Gutachten zur Staudenbahn: Die Reaktivierung lohnt sich

Die Staudenbahn ist einen entscheidenden Schritt vorangekommen auf dem Weg zur Reaktivierung.

Die Nutzen-Kosten-Analyse ist günstig, ebenso die Fahrgastprognose: Die Staudenbahn ist auf einem guten Weg, wieder in Betrieb zu gehen. Das hat am Montag die Vorstellung eines Gutachtens zu dem Verkehrsprojekt im Kreisausschuss des Landkreises Augsburg gezeigt.

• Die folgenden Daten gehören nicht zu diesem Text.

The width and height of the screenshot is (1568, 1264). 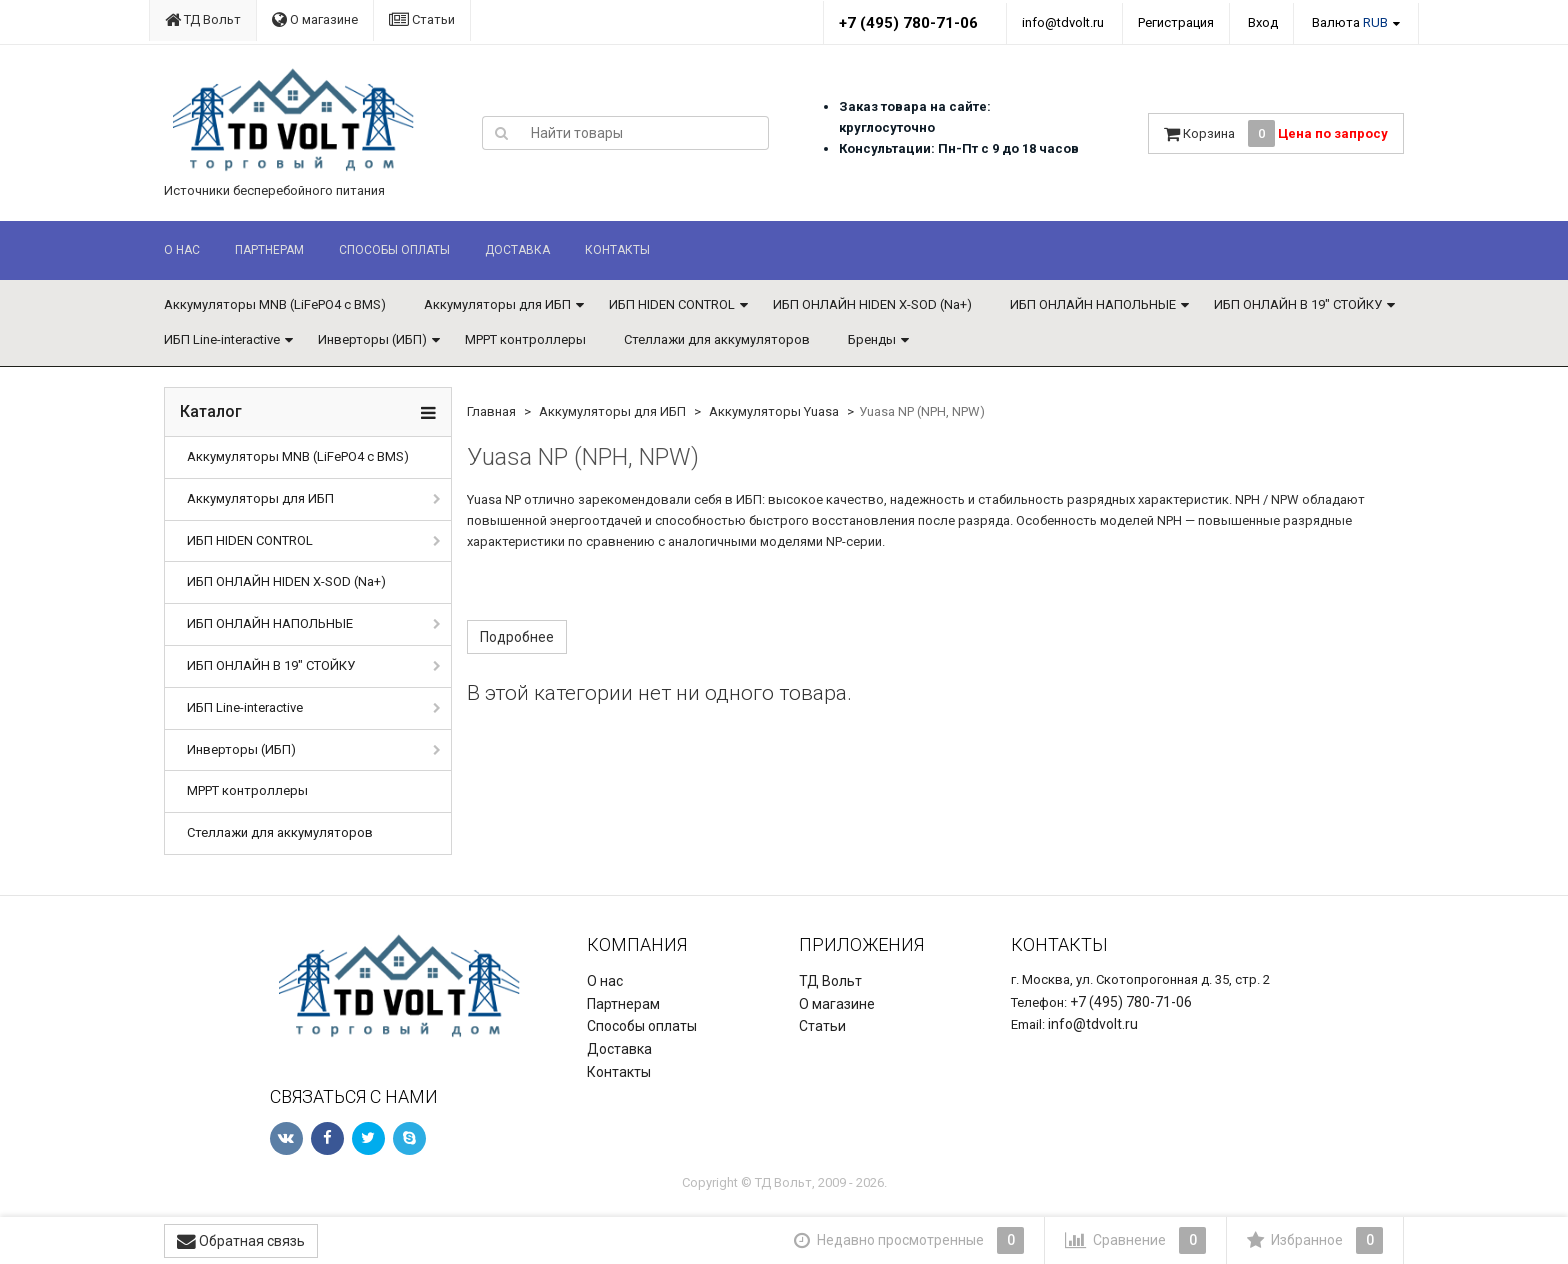 What do you see at coordinates (203, 19) in the screenshot?
I see `ТД Вольт` at bounding box center [203, 19].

Die Reaktivierung der 13 Kilometer langen Bahnstrecke zwischen Gessertshausen und Langenneufnach kostet nach aktueller Schätzung mehr als 27 Millionen Euro – ohne Planungskosten. "Es werden wohl eher 30 Millionen Euro", kommentiert Landrat Martin Sailer. Umso wichtiger ist das positive Fazit zur Nutzen-Kosten-Rechnung. Von ihr hängt die Förderfähigkeit des Projekts ab. „Für die von uns angestrebte Wiederinbetriebnahme der Gesamtstrecke mit elektrischen Triebwägen belegt uns die Nutzen-Kosten-Untersuchung mit einem Quotienten von 1,1 eine deutliche, rechnerische Wirtschaftlichkeit des Vorhabens“, sagt Landrat Sailer. "Mit bis zu 90 Prozent der Kosten" schätzt Bayerns Bauminister Christian Bernreiter die mögliche Förderquote ein.

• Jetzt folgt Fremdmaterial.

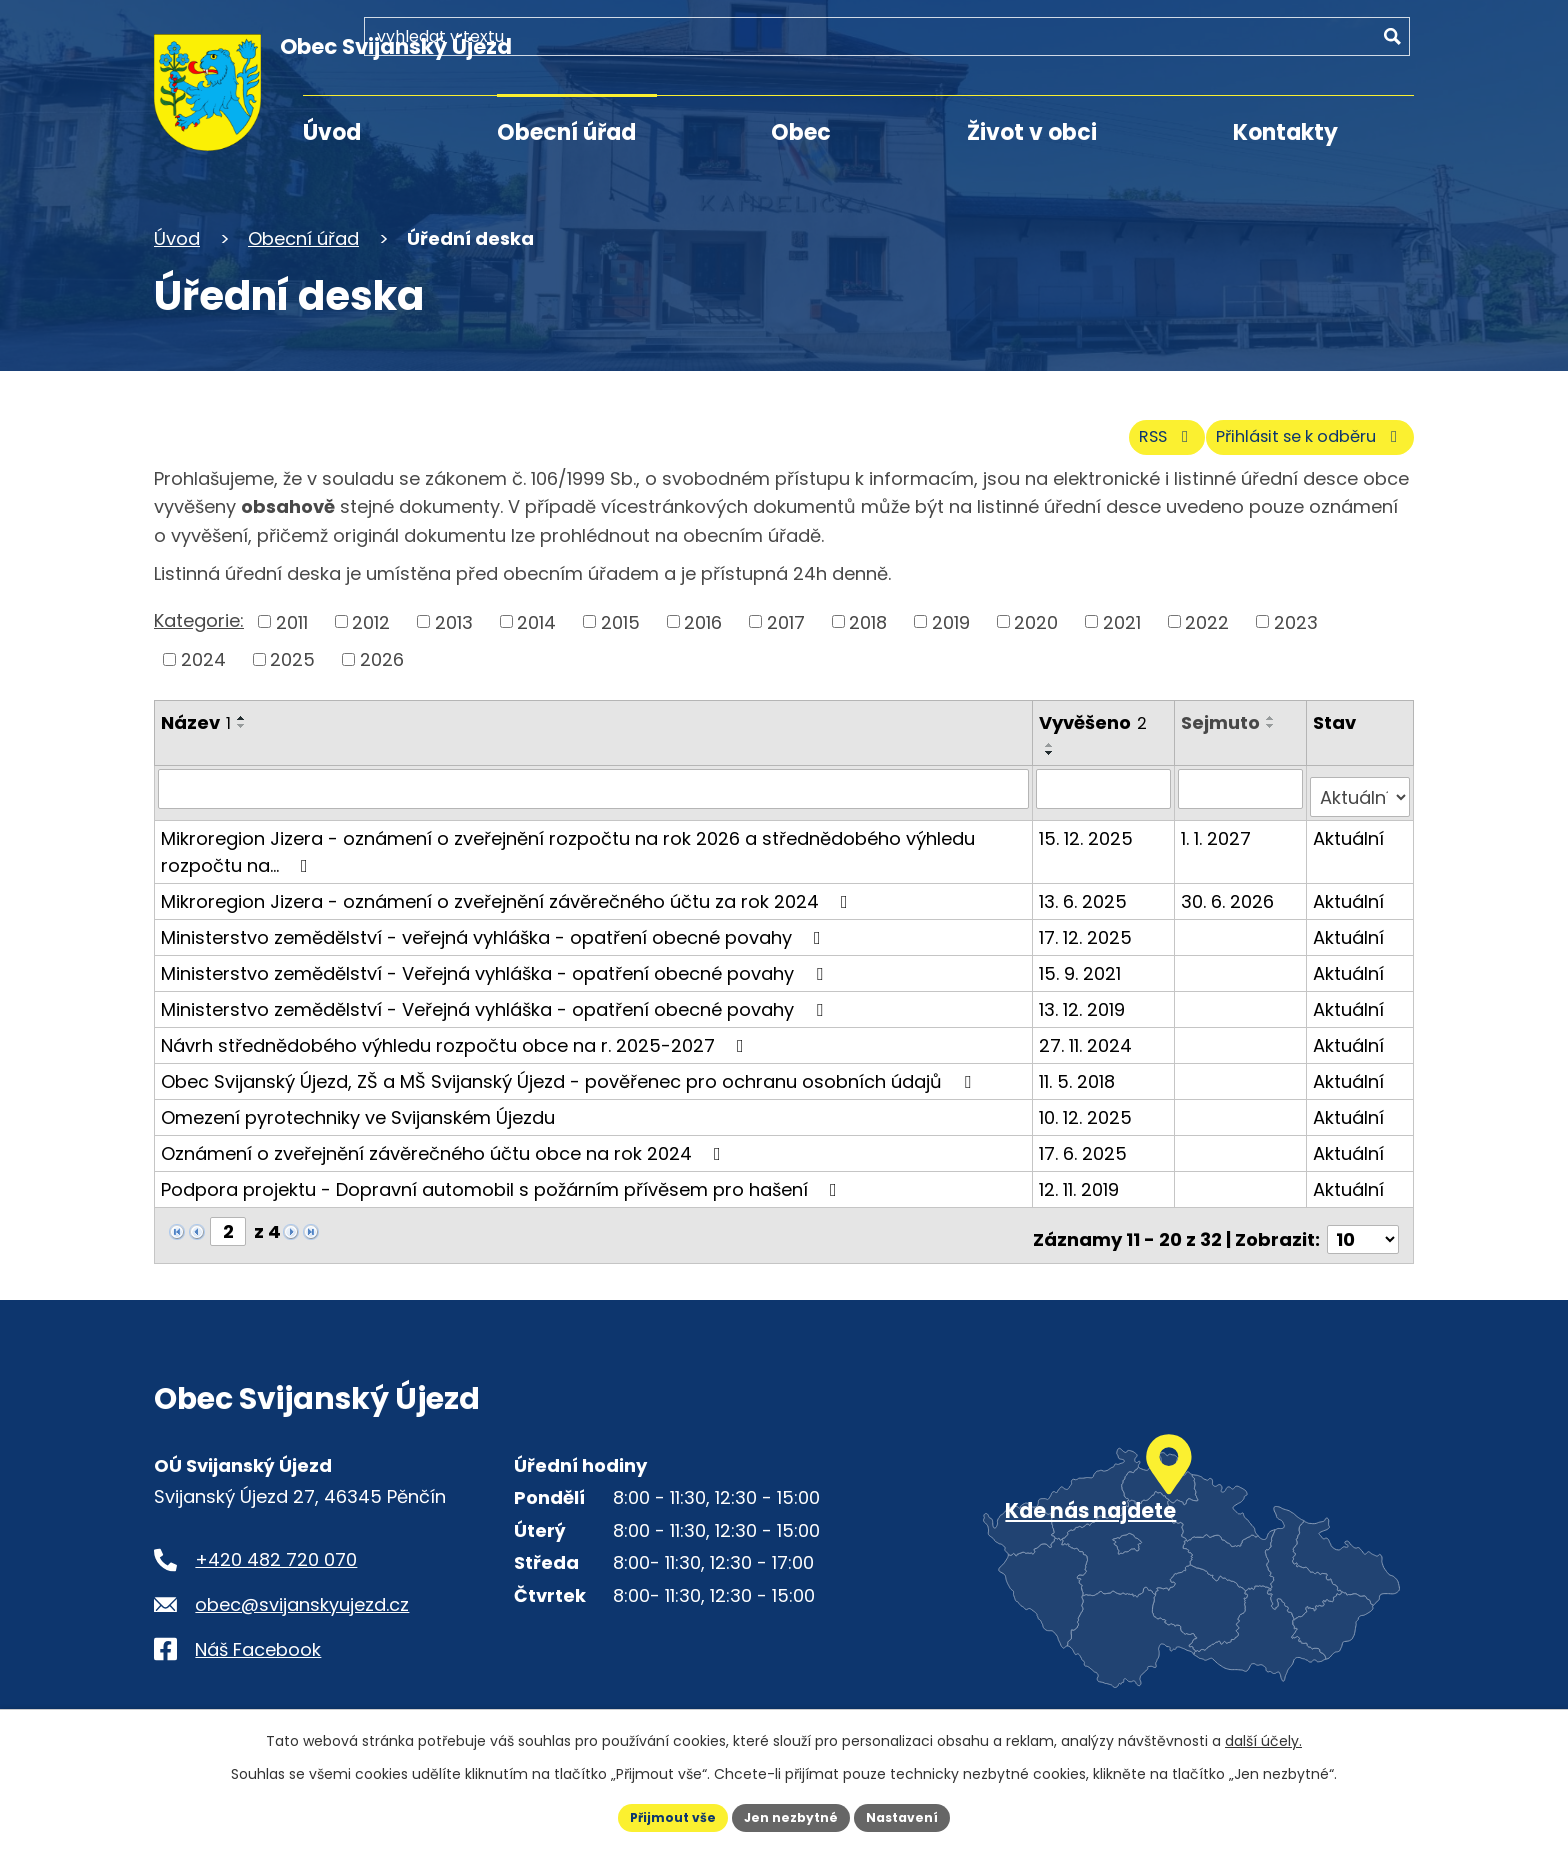 This screenshot has width=1568, height=1851. Describe the element at coordinates (454, 617) in the screenshot. I see `2013` at that location.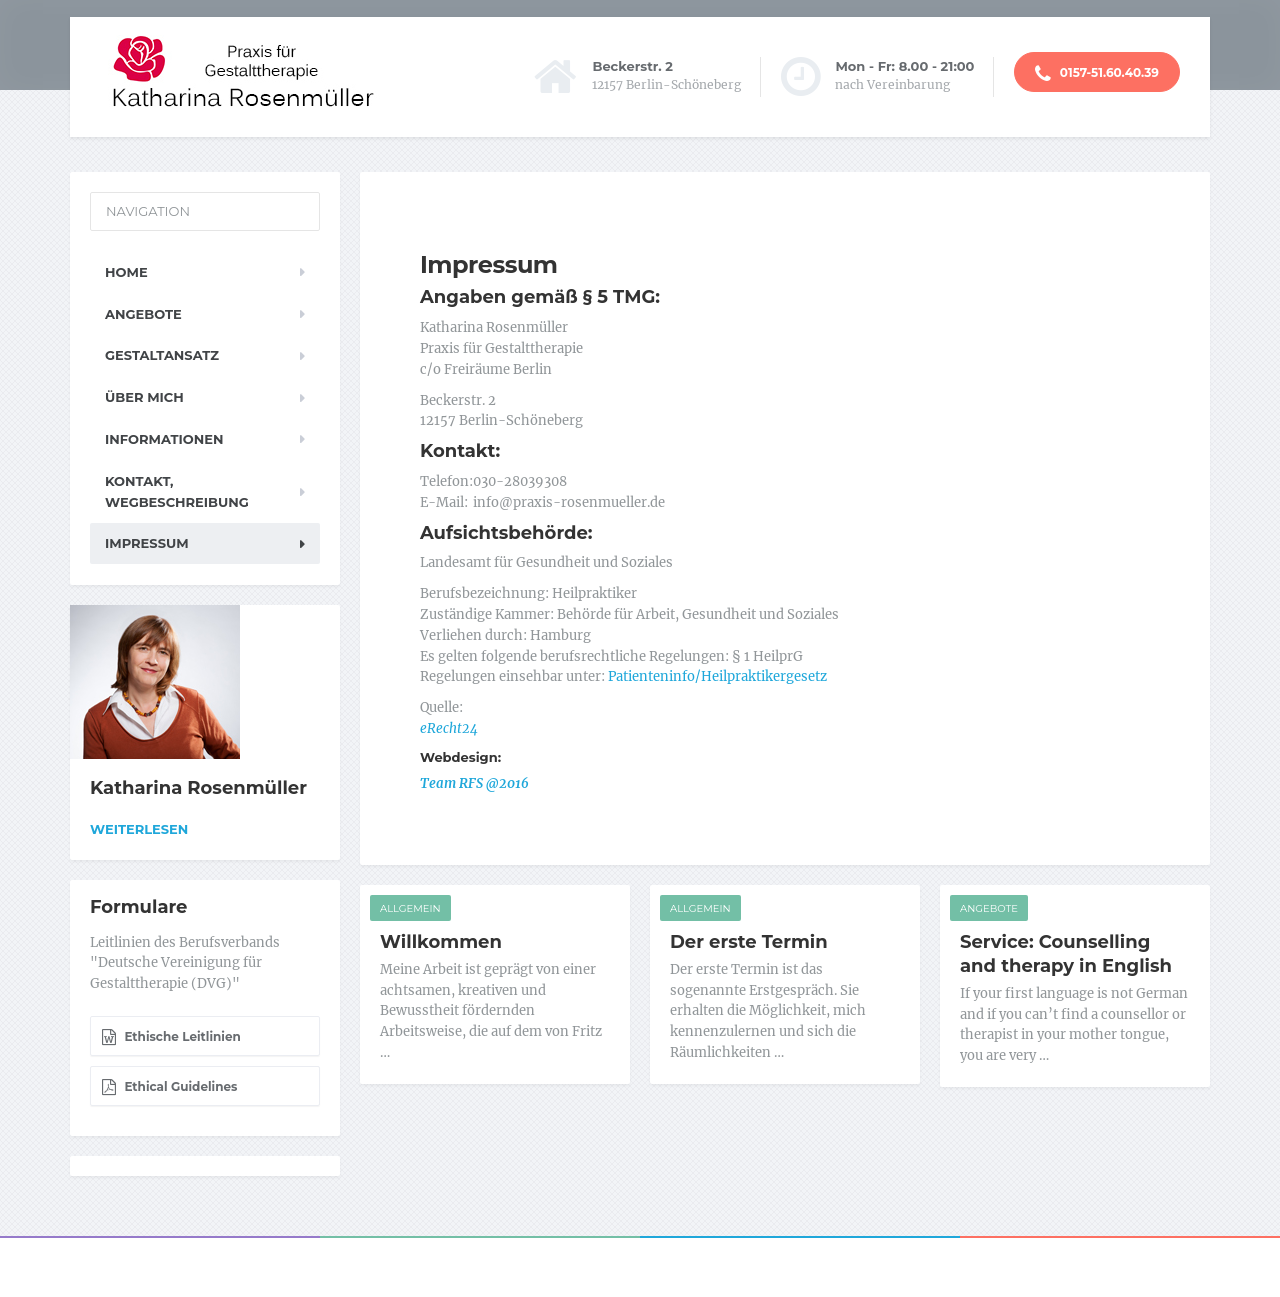 The image size is (1280, 1297). I want to click on Ethische Leitlinien, so click(171, 1037).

Einstimmig hatte sich am Montagvormittag der Kreisausschuss dafür ausgesprochen, dass die Strecke der Staudenbahn vor der Wiederinbetriebnahme elektrifiziert werden soll. Sowohl aus wirtschaftlichen wie auch ökologischen Gesichtspunkten heraus käme keine andere Option – beispielsweise der Betrieb mit Dieseltriebwägen – in Frage, wie den Redebeiträgen der einzelnen Fraktionen zu entnehmen war. Wenn schon mal die Bagger auffahren, dann müsse man es "einmal richtig machen", setzt sich auch Sailer für diese Lösung ein. Als Partner für das Projekt hat man sich auf die Stadtwerke Ulm festgelegt. Sie sollen die weiteren Planungen vorantreiben, die für die Beantragung der Fördermittel notwendig sind.

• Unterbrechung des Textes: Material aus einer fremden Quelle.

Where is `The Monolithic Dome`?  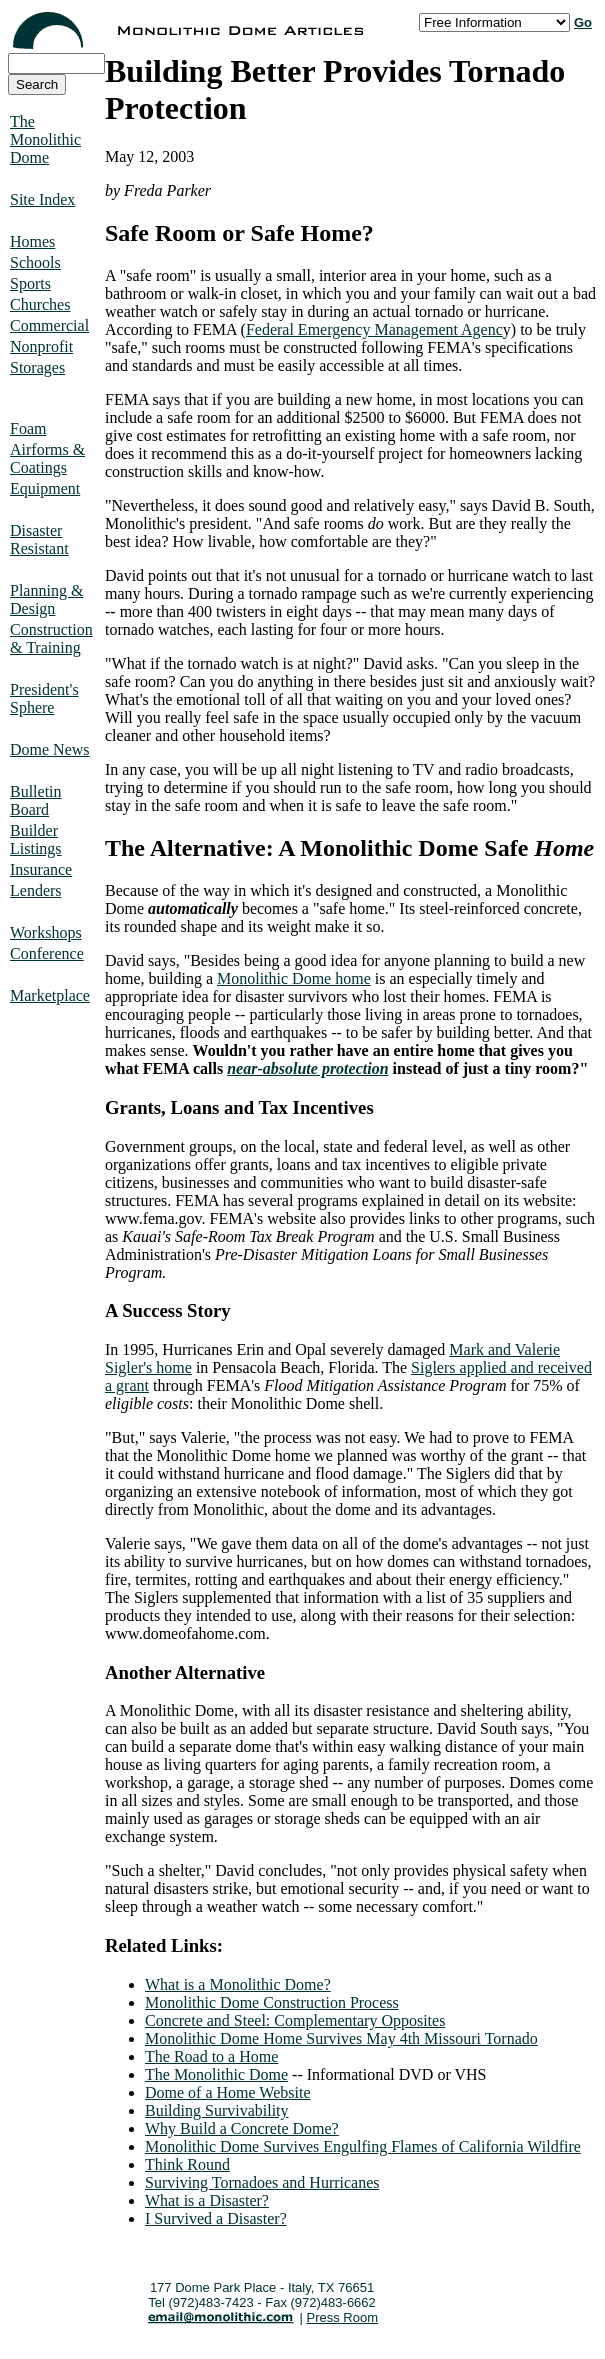 The Monolithic Dome is located at coordinates (45, 139).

Mit der Staudenbahn ließen sich etwa 700 Personen pro Werktag neu für den ÖPNV gewinnen, ist ein weiteres Ergebnis der Untersuchung. Das Fahrgastpotenzial liegt mit 1329 deutlich über dem Richtwert von 1000. Eine mit der Reaktivierung der Strecke verbundene Hoffnung ist, dass Straßen wie die B300 und die B17 entlastet würden. Aber um den Umstieg vom Auto auf die Bahn zu ermöglichen, wären etwa 120 zusätzliche Parkplätze entlang der Staudenbahn notwendig, so das Gutachten.

Bis die erste regelmäßige Zugverbindung in die Stauden wieder fährt, dauert es aber noch. Noch stehen Planungs- und Genehmigungsverfahren an. Läuft alles nach Plan, dann können den Stadtwerken Ulm zufolge die Bauarbeiten im Jahr 2025 starten.